Royal Celtic Society creates new bursary for traditional music students
The Royal Celtic Society has created a new bursary for traditional music students at the Royal Conservatoire of Scotland.
Beginning in the 2021/22 academic year, the Royal Celtic Society will offer a bursary of £500 per annum to a student in the Traditional Music department. Although it will be available to students in all traditional music disciplines, the intention is that it will be especially focused on students of song.
It is offered to assist with the cost of study or living expenses, in response to a financial need on the part of the student, and will be made at the discretion of the Conservatoire, in consultation with the society.
The Royal Conservatoire of Scotland offers the UK’s only Bachelor of Music degree dedicated to traditional music.
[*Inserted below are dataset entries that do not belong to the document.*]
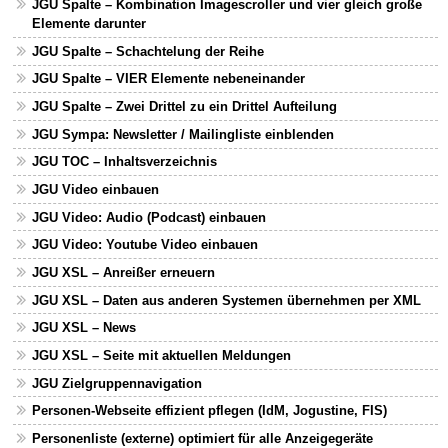
JGU Spalte – Kombination Imagescroller und vier gleich große
Elemente darunter
JGU Spalte – Schachtelung der Reihe
JGU Spalte – VIER Elemente nebeneinander
JGU Spalte – Zwei Drittel zu ein Drittel Aufteilung
JGU Sympa: Newsletter / Mailingliste einblenden
JGU TOC – Inhaltsverzeichnis
JGU Video einbauen
JGU Video: Audio (Podcast) einbauen
JGU Video: Youtube Video einbauen
JGU XSL – Anreißer erneuern
JGU XSL – Daten aus anderen Systemen übernehmen per XML
JGU XSL – News
JGU XSL – Seite mit aktuellen Meldungen
JGU Zielgruppennavigation
Personen-Webseite effizient pflegen (IdM, Jogustine, FIS)
Personenliste (externe) optimiert für alle Anzeigegeräte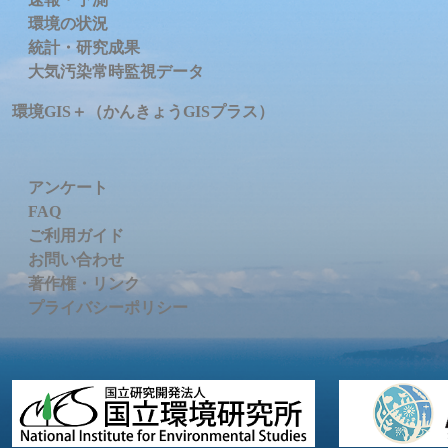
環境の状況
統計・研究成果
大気汚染常時監視データ
環境GIS＋（かんきょうGISプラス）
アンケート
FAQ
ご利用ガイド
お問い合わせ
著作権・リンク
プライバシーポリシー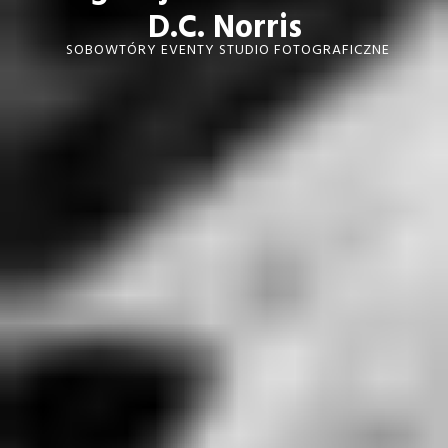
D.C. Norris
SOBOWTÓRY EVENTY STUDIO FOTOGRAFICZNE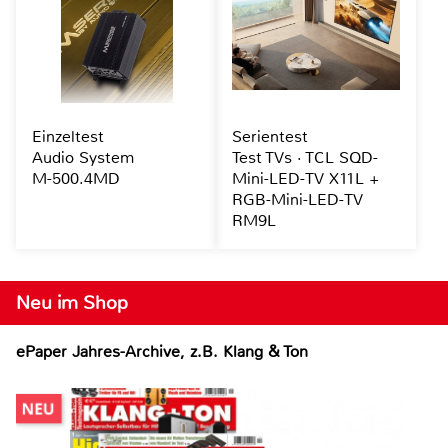
Einzeltest
Serientest
Audio System
Test TVs · TCL SQD-
M-500.4MD
Mini-LED-TV X11L +
RGB-Mini-LED-TV
RM9L
Neu im Shop
ePaper Jahres-Archive, z.B. Klang & Ton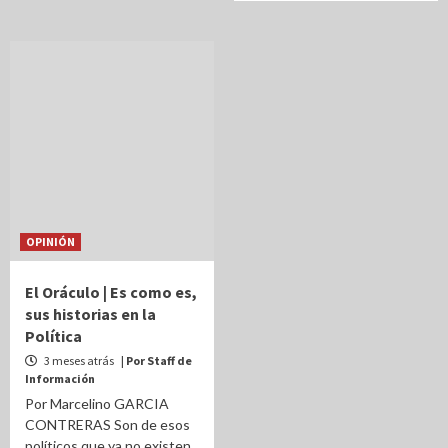
OPINIÓN
El Oráculo | Es como es,
sus historias en la
Política
3 meses atrás
| Por Staff de
Información
Por Marcelino GARCIA
CONTRERAS Son de esos
políticos que ya no existen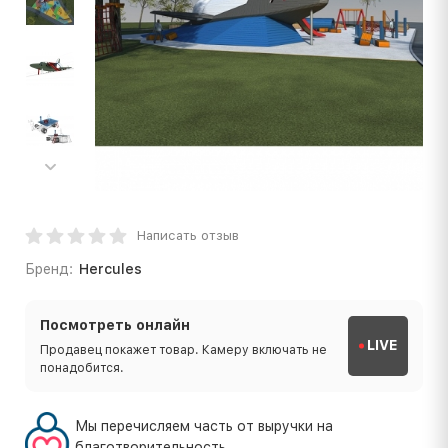
Написать отзыв
Бренд:
Hercules
Посмотреть онлайн
LIVE
Продавец покажет товар. Камеру включать не
понадобится.
Мы перечисляем часть от выручки на
благотворительность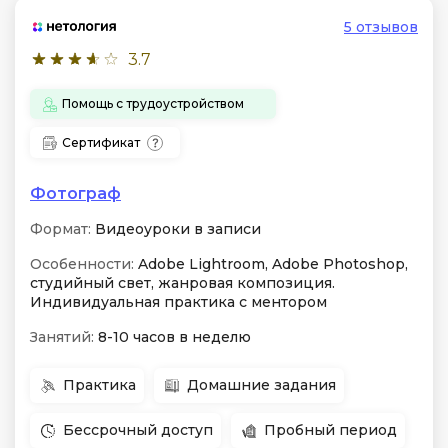
5 отзывов
3.7
Помощь с трудоустройством
Сертификат
Фотограф
Формат:
Видеоуроки в записи
Особенности:
Adobe Lightroom, Adobe Photoshop,
студийный свет, жанровая композиция.
Индивидуальная практика с ментором
Занятий:
8-10 часов в неделю
Практика
Домашние задания
Бессрочный доступ
Пробный период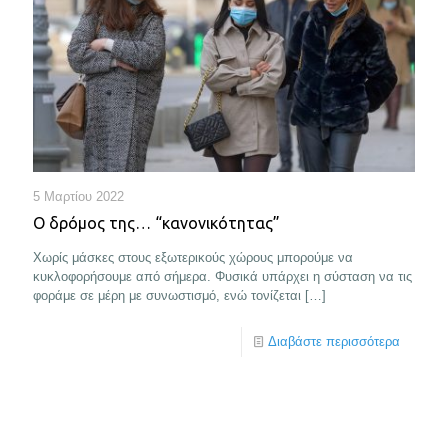
5 Μαρτίου 2022
Ο δρόμος της… “κανονικότητας”
Χωρίς μάσκες στους εξωτερικούς χώρους μπορούμε να
κυκλοφορήσουμε από σήμερα. Φυσικά υπάρχει η σύσταση να τις
φοράμε σε μέρη με συνωστισμό, ενώ τονίζεται
[…]
Διαβάστε περισσότερα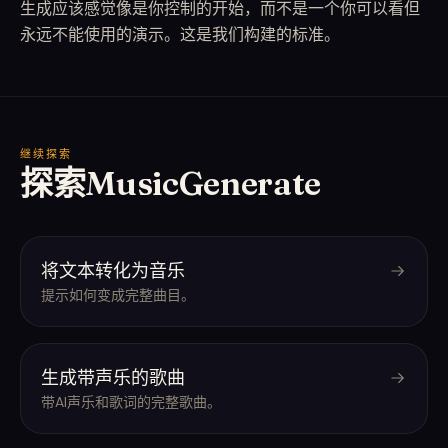
生成应该感觉像是你控制的开始，而不是一个你可以看但
永远不能使用的演示。这是我们构建的标准。
继续探索
探索MusicGenerate
将文本转化为音乐
提示如何变成完整曲目。
生成带声乐的歌曲
带AI声乐和歌词的完整歌曲。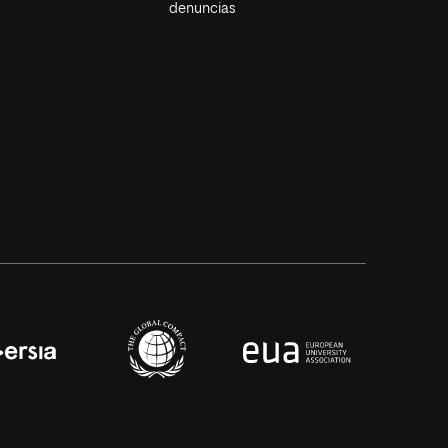
denuncias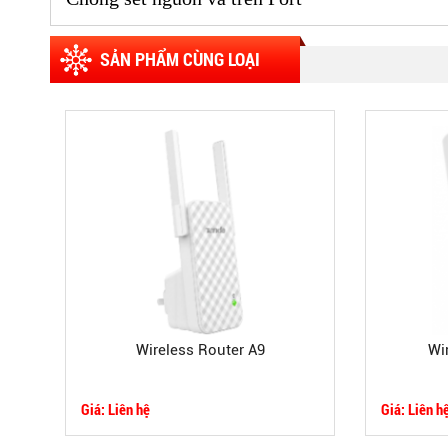
SẢN PHẨM CÙNG LOẠI
Wireless Router A9
Wi
Giá: Liên hệ
Giá: Liên h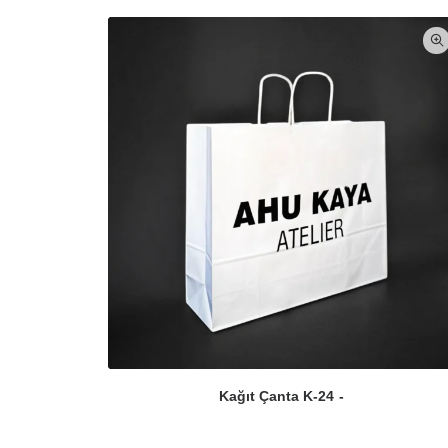
Kağıt Çanta K-24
Fields of study chiefly comprise Gaelic and Scots song, fiddle/’cello, flute/whistle, accordion, clarsach, piano, percussion, guitar and the Highland bagpipe.
Professor Joshua Dickson, Head of the Department of Traditional Music, said: “We are delighted to receive this bursary from the Royal Celtic Society, which will make a meaningful difference to a student living on a budget. We are pleased to work with this prestigious society dedicated to the cultural heritage of the Highlands and Islands in furthering interest in the traditional arts and music of Scotland.”
The Royal Celtic Society has an ongoing commitment to promoting and encouraging Scots traditional music. Throughout the Covid pandemic, the society has found a role in supporting traditional musicians at a time when opportunities for live music performance have been at an all-time low, initially by sponsoring concerts from the charity Live Music Now, and also through a competition to compose a new piece of music in the Scots tradition. That competition was won in 2020 by fiddler Ewen Henderson and it is to be repeated in 2021 in an expanded format with prize money totalling £2500.
“It is a great privilege for us to work with the Royal Conservatoire of Scotland,” said Alan Hay, Chairman of the Royal Celtic Society.
“The Royal Celtic Society’s charitable purpose covers the full spectrum of Scotland’s cultural heritage, including language, literature, music and arts. So we are particularly happy that the Conservatoire will generally apply this bursary to the field of song, which supports our interest in language, poetry, literature, and even history, as well as music.”